Вместе они начали вспоминать про Малую Землю. Дедушка там не был, но это уже не имело значения. Он благословил Брежнева, поскольку в нем проснулась душа нашего предка, священника из Сибири. Брежнев не понял - что это такое, но был все равно доволен. Они расстались друзьями.
К больничному фото дедушки с Золотой Звездой пририсовали вместо халата пиджак и галстук и напечатали в газете «Московский художник». Звезда при этом куда-то девалась. Я очень люблю эту Газету и всегда показываю ее друзьям и целую их, как дедушка целовал Брежнева, если это удается.

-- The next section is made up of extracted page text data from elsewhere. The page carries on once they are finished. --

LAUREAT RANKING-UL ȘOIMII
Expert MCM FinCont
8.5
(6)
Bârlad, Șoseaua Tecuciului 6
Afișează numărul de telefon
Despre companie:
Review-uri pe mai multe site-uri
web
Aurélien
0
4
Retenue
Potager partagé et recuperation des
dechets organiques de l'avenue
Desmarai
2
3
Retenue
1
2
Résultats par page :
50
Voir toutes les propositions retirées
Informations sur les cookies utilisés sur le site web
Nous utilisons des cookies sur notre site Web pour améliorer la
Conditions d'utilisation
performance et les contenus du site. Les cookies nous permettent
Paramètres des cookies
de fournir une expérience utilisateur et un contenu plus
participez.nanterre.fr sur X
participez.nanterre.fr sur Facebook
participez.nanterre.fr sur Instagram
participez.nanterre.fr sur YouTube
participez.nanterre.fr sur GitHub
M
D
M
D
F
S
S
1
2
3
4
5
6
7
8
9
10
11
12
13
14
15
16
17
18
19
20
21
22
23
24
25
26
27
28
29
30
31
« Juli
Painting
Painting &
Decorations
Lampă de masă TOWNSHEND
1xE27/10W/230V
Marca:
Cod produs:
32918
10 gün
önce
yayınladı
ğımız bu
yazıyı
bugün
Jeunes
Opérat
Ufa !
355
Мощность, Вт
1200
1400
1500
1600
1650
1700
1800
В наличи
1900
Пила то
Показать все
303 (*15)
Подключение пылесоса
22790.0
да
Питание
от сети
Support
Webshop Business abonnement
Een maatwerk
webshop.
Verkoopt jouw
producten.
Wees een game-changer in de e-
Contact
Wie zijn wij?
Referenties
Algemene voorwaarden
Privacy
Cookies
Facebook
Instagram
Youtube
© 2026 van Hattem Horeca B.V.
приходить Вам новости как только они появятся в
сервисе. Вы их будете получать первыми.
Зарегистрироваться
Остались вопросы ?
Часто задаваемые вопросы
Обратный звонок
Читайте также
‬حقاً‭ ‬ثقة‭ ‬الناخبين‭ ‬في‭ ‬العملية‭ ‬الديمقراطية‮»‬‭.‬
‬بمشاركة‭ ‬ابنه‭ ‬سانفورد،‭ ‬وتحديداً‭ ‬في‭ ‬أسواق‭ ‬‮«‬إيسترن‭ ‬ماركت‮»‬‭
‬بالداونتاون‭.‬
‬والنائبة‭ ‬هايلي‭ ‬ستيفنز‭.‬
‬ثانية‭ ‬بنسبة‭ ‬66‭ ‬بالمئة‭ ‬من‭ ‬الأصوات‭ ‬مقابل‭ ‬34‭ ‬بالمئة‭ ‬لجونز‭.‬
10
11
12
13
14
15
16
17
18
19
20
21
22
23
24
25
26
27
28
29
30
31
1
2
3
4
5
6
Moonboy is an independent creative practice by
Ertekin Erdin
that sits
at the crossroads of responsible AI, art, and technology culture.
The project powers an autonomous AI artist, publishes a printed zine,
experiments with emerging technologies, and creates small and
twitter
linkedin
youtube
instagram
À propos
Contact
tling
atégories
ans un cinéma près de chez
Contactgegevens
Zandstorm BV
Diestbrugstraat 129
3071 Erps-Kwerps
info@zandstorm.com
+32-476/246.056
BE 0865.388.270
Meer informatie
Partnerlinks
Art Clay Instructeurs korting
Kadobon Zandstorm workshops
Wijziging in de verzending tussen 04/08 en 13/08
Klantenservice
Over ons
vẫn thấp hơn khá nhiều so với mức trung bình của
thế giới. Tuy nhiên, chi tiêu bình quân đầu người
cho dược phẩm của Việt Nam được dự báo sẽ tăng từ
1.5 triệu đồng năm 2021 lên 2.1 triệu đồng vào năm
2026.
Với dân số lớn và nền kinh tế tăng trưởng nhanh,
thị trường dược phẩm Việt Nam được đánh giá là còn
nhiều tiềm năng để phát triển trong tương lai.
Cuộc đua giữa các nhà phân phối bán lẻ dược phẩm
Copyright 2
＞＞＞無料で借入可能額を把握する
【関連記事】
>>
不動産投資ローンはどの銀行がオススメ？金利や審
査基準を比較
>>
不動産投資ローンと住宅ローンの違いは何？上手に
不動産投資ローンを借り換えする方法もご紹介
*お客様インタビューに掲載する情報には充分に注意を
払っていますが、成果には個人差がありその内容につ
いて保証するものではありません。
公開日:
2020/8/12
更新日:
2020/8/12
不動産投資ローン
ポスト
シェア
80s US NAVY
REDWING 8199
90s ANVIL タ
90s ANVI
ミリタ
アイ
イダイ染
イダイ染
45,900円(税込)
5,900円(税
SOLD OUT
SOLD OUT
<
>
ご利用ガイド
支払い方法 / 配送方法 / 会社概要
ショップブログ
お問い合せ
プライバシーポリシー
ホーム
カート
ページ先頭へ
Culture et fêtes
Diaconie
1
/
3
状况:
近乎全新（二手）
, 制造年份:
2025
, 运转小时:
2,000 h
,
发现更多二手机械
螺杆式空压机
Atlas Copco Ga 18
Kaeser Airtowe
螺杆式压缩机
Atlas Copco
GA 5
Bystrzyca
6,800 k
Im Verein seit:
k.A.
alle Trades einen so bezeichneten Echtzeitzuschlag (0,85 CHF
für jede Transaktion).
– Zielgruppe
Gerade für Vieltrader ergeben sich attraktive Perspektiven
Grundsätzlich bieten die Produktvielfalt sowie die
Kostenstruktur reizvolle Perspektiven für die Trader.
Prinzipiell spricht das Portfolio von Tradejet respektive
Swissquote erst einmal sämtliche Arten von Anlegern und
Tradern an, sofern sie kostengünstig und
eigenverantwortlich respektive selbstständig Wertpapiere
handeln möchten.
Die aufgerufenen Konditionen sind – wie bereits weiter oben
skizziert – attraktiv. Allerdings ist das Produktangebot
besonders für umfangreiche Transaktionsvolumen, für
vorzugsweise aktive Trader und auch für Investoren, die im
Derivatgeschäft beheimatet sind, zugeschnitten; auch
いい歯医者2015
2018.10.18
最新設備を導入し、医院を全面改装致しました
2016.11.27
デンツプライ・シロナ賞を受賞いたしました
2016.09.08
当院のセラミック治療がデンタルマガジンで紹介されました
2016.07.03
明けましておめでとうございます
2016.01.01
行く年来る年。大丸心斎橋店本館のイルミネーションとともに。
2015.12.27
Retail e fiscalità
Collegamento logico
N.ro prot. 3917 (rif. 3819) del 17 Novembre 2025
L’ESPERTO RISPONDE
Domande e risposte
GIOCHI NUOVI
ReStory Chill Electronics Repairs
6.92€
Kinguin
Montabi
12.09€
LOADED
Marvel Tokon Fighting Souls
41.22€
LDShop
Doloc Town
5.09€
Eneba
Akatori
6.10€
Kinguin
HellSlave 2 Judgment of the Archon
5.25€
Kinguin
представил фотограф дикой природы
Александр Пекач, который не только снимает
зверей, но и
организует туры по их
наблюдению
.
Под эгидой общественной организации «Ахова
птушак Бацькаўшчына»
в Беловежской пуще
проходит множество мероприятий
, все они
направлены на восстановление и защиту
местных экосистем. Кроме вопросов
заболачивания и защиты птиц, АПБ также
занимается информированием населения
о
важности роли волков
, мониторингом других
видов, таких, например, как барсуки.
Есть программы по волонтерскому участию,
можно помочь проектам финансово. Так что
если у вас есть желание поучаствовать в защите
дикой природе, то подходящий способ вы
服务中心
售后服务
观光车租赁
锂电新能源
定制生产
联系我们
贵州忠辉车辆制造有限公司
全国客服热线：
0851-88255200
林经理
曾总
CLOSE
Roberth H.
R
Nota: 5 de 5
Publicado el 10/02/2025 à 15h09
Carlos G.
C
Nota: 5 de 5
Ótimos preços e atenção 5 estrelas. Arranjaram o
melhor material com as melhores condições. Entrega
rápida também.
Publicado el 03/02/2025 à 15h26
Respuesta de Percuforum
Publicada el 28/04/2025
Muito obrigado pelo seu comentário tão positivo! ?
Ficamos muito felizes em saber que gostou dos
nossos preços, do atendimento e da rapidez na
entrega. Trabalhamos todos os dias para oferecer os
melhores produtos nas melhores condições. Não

Царь Петр часто приглашал моего предка, корабельного мастера Карла Иогансена, на корабль его собственной постройки, чтобы с ним выпить. Карл грустно смотрел на рассыхающийся корабль и пил горькую. Он не любил халтуры, которую ему приходилось делать. Петр давал ему сырой невыдержанный лес, поскольку очень торопился разбить шведов при Гангуте, а потом корабли рассыхались. Наконец Карл построил один корабль из выдержанного леса и уплыл на нем в неизвестном направлении. Петр очень горевал и даже хотел поставить Карлу памятник, но придворные его отговорили, поскольку Карл был низкого происхождения, хотя и имел дарованное Петром дворянство. Кроме того они ему завидовали, поскольку не умели строить корабли, а Петр любил ручной труд.
После Карла осталось многочисленное потомство. Правда, дворянство получили только потомки по прямой линии. А по кривой - не получили, хотя их было великое множество. Петр даже испугался, что пол-России станет дворянами, и некому будет пахать, но придворные его успокоили, напомнив, что Карл уехал на единственном не рассохшемся корабле и не на чем даже идти за ним в погоню.
Недавно приехали два шведа, позвали в Швецию и сказали, что там полно иогансенов. Вероятно Карл и там не оставил своей привычки оставлять потомство, если только добрался до Швеции и его простили за измену родине. Там, в отличье от нас, это большим грехом не считалось и изменяли все кто ни попадя. Король, тоже Карл, на это не обращал никакого внимания и в конце концов проиграл все битвы. Швеция процветает.
Правда ходили слухи, что Карл не добрался до Швеции, а его корабль видели в проливе Па де Кале, а на мачте развевался «Веселый Роджер». Но я этим слухам не верю. Не такой он был человек.